We had a delay heading back to Winter Park that gave us a bit of worry because we didn't want to miss our train home. The delay was due to vehicle accident. The track was cleared in plenty of time for us to make Amtrak with time to spare.


----------



## joelkfla (May 15, 2021)

Wish they ran on weekends. Even on 2-hour headway.


----------



## jis (May 15, 2021)

joelkfla said:


> Wish they ran on weekends. Even on 2-hour headway.


It is actually a wonder that it runs at all! It is even a greater wonder that FDOT has decided to build it out to Deland over the lack of enthusiasm of Volusia County. I suspect it will get weekend service in a couple of years.


----------



## VentureForth (May 17, 2021)

I will say that the (typical) 30 minute headways makes it real convenient for commuters. My trains never got more than about 1/3 full. I expected that on the Northbound because I was well ahead of evening rush hour. But was surprised that it was pretty uncongested on my 5PM Southbound (delayed to 5:30). That would have been in the peak of rush hour on a Friday afternoon and it was no more crowded.

The entire length is scheduled for about an hour and half to cover about 52-ish miles. That's around 35 mph average. 16 stops has a lot to do with that, I'm sure. For comparison, the Trinity Railway Express travels around 38 miles and takes an hour. I guess that's not much different and the TRE only has half the stops.

So - let's see if the station stops make a difference on average speeds. Between Kissimmee and Winter Park, the Silvers have a timetable distance of 23 miles in one hour. That includes a 15 minute layover in Orlando. 23 MPH. Ooof. Sunrail makes the run in about 45 minutes - almost exactly the same if you take out the layover time in Orlando for Amtrak. 

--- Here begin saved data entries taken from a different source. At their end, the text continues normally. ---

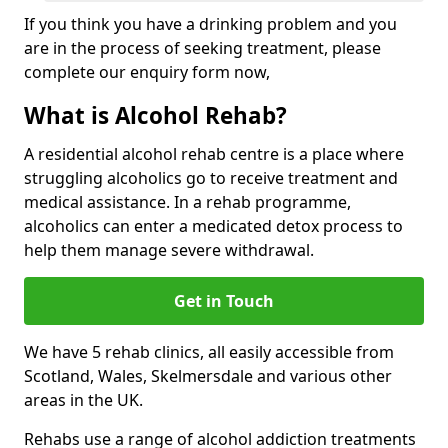
If you think you have a drinking problem and you
are in the process of seeking treatment, please
complete our enquiry form now,
What is Alcohol Rehab?
A residential alcohol rehab centre is a place where
struggling alcoholics go to receive treatment and
medical assistance. In a rehab programme,
alcoholics can enter a medicated detox process to
help them manage severe withdrawal.
Get in Touch
We have 5 rehab clinics, all easily accessible from
Scotland, Wales, Skelmersdale and various other
areas in the UK.
Rehabs use a range of alcohol addiction treatments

No conclusions. Just some comparisons.

Again, to my dismay, the decline of American rail etiquette was evident with people on both my Sunrail runs having onboard self proclaimed DJs or children incapable of using headphones. At least I didn't experience someone actively smoking like I have on DART and Miami's metrorail...


----------



## Qapla (Jun 3, 2022)

As can be seen, to go from Sanford would require traversing Lake Monroe. However, since Sunrail already goes to DeBarry and is supposed to extend to Deland, it would make more sense to extend from Deland - which was the original plan for Sunrail.

If such an extension was made by Sunrail, maybe Brightline could use it to extend to Jax


----------



## Palmland (Jun 4, 2022)

Qapla said:


> As can be seen, to go from Sanford would require traversing Lake Monroe. However, since Sunrail already goes to DeBarry and is supposed to extend to Deland, it would make more sense to extend from Deland - which was the original plan for Sunrail.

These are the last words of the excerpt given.